Tusk’s party Civic Platform was swept away by an insurgent Duda in the May presidential election. This elevated Duda from his position as a mid-ranking member of the European Parliament to a seat at the table of Europe’s “Big Six” leaders.
Duda’s Law and Justice party has a deep Euroskeptic vein and his victory was greeted with shock in Brussels.
A spokesperson for Duda, Marcin Kędryna, declined POLITICO’s request for comment regarding Tusk’s involvement in the ceremony.
Kędryna referred POLITICO to a Polish Press Agency article, which suggests Tusk was invited, but by the Chancellery of Polish Parliament — the Sejm — rather than Duda. It is claimed that the invitation was issued to Tusk as the former prime minister of Poland rather than president of the European Council.

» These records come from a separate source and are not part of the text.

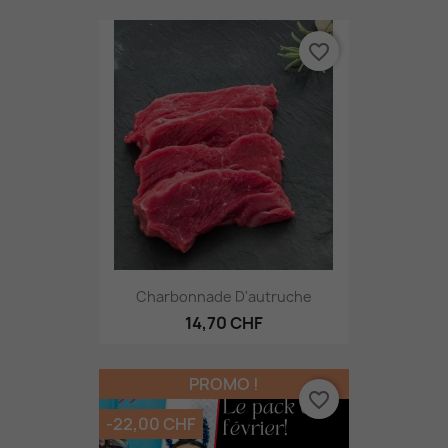
favorite_border
Charbonnade D'autruche
14,70 CHF
PROMO !
favorite_border
-22,00 CHF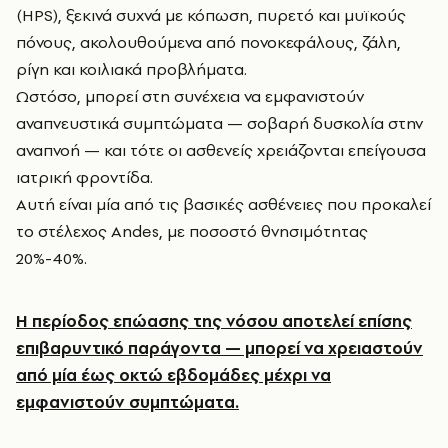
(HPS), ξεκινά συχνά με κόπωση, πυρετό και μυϊκούς
πόνους, ακολουθούμενα από πονοκεφάλους, ζάλη,
ρίγη και κοιλιακά προβλήματα.
Ωστόσο, μπορεί στη συνέχεια να εμφανιστούν
αναπνευστικά συμπτώματα — σοβαρή δυσκολία στην
αναπνοή — και τότε οι ασθενείς χρειάζονται επείγουσα
ιατρική φροντίδα.
Αυτή είναι μία από τις βασικές ασθένειες που προκαλεί
το στέλεχος Andes, με ποσοστό θνησιμότητας
20%-40%.
Η περίοδος επώασης της νόσου αποτελεί επίσης
επιβαρυντικό παράγοντα — μπορεί να χρειαστούν
από μία έως οκτώ εβδομάδες μέχρι να
εμφανιστούν συμπτώματα.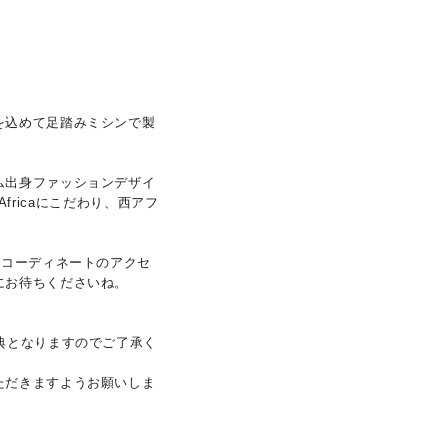
を込めて足踏みミシンで製
ム出身ファッションデザイ
fricaにこだわり、西アフ
。コーディネートのアクセ
にお待ちくださいね。
典となりますのでご了承く
ただきますようお願いしま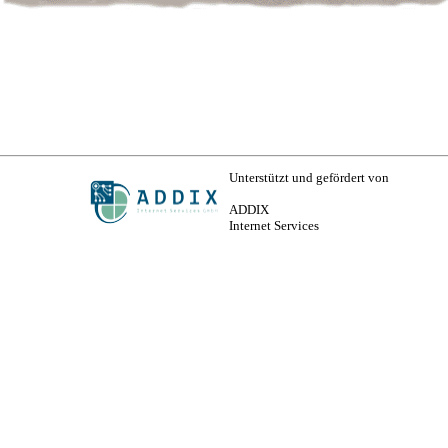
Unterstützt und gefördert von
ADDIX
Internet Services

Kędryna tweeted late Wednesday: “It’s surprising, close aide of high European authority has so limited knowledge of diplomatic protocol.”
Tusk’s absence is notable. Former Presidents Lech Walesa and Aleksander Kwasniewski and several former prime ministers are expected to attend.
Duda said Wednesday in an interview with the Polish Press Agency that he will place a heavy stamp on Polish politics from Day One. Duda says he will immediately move to reengineer international talks on Ukraine to increase Poland’s role and will push for NATO troops in Poland when he hosts the NATO summit in Warsaw next July.
Duda also confirmed he will speak on Poland’s behalf at the General Assembly of the United Nations in New York in September. Domestically he will push to lower the retirement age — bucking European trends — and increase the salary Poles can earn before paying income tax.
The swearing-in ceremony will be live streamed via the president’s You Tube channel.
Outgoing President Bronisław Komorowski delivered a farewell speech Wednesday in which he claimed credit for lifting Poland’s defense efforts and raising defense spending to 2 percent of gross domestic product.